Deutschland werde sich dafür einsetzen, dass die Schweiz mit der EU über alle Themen ausserhalb der Kernpunkte verhandeln könne, sagte Flügger in einem Interview mit dem «Blick». Er gehe davon aus, dass die EU-Kommission auch die direkten Nachbarn der Schweiz anhören werde.
In Brüssel seien Nachverhandlungen an der Tagesordnung. Zu vielen Verträgen würden Erklärungen, Anhänge oder Vereinbarungen zu einem Hauptvertrag (Side Letters) verabschiedet. Es gebe eine Menge Möglichkeiten, rechtliche Absicherungen zu treffen.

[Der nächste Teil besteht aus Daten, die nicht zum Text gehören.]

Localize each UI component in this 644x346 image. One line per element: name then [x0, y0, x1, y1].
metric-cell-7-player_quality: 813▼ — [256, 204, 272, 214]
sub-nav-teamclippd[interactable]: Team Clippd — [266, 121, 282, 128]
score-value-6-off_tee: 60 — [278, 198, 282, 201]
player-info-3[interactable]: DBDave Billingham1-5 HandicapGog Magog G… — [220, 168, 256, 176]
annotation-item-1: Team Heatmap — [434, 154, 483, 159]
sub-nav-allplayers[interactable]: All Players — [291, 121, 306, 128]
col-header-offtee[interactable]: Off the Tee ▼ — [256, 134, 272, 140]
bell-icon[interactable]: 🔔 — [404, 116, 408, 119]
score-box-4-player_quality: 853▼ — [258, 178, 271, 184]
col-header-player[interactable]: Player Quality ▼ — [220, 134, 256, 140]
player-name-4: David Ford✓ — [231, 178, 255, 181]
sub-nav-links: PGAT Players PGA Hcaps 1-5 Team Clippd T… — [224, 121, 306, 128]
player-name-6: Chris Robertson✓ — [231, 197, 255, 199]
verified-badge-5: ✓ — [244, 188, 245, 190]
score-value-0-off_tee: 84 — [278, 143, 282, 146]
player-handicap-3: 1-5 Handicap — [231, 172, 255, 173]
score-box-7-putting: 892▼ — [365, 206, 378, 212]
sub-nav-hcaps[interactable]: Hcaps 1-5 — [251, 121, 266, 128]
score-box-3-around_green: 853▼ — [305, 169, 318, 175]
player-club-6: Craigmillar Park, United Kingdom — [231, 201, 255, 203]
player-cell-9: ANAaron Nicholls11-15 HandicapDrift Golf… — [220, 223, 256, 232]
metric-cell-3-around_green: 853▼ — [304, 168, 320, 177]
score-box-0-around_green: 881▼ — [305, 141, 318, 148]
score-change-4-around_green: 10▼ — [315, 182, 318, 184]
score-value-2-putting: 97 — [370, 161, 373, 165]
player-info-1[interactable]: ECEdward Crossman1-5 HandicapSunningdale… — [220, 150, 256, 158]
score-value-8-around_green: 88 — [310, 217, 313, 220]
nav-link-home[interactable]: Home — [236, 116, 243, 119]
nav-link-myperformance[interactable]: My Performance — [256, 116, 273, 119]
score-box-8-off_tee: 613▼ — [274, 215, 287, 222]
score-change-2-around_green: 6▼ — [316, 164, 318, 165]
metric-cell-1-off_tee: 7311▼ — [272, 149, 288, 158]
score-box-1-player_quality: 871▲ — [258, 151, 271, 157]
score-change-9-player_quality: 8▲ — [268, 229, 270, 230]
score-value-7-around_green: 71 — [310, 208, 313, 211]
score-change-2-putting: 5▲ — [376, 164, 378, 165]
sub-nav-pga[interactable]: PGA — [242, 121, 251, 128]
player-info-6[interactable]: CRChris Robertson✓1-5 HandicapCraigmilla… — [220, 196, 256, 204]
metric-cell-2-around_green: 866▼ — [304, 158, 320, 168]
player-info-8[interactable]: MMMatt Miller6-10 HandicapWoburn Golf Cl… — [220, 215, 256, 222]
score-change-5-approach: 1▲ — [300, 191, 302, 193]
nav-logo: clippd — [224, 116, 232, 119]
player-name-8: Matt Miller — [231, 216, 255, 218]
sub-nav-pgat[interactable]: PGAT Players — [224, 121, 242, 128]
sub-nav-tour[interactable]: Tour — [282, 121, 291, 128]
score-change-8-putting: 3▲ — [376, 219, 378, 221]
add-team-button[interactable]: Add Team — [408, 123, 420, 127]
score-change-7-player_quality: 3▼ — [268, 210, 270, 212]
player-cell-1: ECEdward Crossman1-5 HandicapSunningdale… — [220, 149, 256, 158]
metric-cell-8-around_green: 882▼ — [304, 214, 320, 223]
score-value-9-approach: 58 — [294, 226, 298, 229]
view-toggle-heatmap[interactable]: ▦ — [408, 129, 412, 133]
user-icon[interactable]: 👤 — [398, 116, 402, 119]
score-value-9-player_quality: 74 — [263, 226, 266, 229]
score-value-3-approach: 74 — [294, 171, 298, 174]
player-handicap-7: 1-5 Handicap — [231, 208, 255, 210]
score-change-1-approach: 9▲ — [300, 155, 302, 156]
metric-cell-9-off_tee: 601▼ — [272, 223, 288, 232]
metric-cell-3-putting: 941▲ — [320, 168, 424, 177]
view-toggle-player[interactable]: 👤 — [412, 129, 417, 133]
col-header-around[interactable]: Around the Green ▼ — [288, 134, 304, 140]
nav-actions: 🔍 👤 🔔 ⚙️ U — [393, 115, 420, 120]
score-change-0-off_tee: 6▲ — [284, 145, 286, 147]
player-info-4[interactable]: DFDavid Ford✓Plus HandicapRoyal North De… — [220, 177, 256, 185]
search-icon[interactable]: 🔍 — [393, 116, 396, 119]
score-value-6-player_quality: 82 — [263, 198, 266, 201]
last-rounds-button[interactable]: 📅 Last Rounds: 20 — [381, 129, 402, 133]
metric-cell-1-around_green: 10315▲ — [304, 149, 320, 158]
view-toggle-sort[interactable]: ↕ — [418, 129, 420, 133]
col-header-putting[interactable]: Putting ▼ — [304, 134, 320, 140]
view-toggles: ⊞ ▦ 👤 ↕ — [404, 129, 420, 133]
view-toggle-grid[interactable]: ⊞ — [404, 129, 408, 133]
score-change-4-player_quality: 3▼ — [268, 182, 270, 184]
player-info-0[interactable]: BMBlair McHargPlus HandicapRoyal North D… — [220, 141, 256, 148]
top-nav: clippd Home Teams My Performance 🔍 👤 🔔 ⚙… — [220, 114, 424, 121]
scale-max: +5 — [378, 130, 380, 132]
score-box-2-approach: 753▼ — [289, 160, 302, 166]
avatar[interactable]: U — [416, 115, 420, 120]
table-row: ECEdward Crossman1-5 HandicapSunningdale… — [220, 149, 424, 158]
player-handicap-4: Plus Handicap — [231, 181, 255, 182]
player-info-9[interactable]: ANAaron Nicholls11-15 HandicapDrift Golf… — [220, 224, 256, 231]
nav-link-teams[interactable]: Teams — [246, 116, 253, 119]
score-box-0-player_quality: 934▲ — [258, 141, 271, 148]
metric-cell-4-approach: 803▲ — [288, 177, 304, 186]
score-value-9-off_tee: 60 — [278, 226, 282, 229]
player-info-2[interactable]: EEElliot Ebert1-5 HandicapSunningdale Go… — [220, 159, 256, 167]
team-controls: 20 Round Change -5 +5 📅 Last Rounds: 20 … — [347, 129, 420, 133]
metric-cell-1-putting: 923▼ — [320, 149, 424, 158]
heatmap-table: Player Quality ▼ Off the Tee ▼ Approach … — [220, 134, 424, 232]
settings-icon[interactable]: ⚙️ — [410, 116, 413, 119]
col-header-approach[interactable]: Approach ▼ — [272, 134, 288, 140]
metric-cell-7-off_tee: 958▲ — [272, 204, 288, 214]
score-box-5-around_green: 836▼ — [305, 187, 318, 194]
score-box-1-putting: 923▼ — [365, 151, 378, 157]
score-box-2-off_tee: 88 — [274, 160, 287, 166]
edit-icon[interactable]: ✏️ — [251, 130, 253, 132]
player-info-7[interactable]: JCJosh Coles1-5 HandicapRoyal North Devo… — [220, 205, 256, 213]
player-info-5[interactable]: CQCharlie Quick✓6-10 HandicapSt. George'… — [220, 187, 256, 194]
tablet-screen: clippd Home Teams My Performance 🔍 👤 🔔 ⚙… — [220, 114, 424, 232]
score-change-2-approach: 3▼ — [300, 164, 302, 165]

Keine Einwanderung in die Sozialhilfe
Als konkretes Beispiel erwähnte Flügger die Unionsbürgerrichtlinie, die neben dem Lohnschutz und den staatlichen Beihilfen zwischen der EU und der Schweiz umstritten ist. Es gehe dabei sicherlich nicht darum, dass jeder in die Sozialhilfe einwandern könne. Wenn das die Sorge sei, darüber könne man sicher nochmals reden.
Flügger nahm auch zu den unterschiedlichen Ansichten über den Europäischen Gerichtshof (EuGH) Stellung. Die Rolle des EuGH sei sehr beschränkt. Er solle nur beigezogen werden, wenn eine Streitfrage EU-Recht betreffe.
«Jetzt zu behaupten, der EuGH werde der Schweiz alles befehlen, ist einfach Unsinn. In dieser Abwehrhaltung geht vergessen, wozu das Abkommen dient», sagte Flügger weiter. Die bilateralen Verträge seien jetzt 21 Jahre alt. Seither habe sich die Welt verändert.
Brüssel wartet auf Antwort aus Bern
Dass die bilateralen Beziehungen auf dem Stand von 1999 seien, könne nicht im Interesse der Schweiz sein. Bleibe die Frage, ob neue Verhandlungen eine bessere Lösung brächten. Die EU-Kommission warte auf eine Antwort des Bundesrates, der klar sagen müsse, was er wolle. (awp/mc/pg)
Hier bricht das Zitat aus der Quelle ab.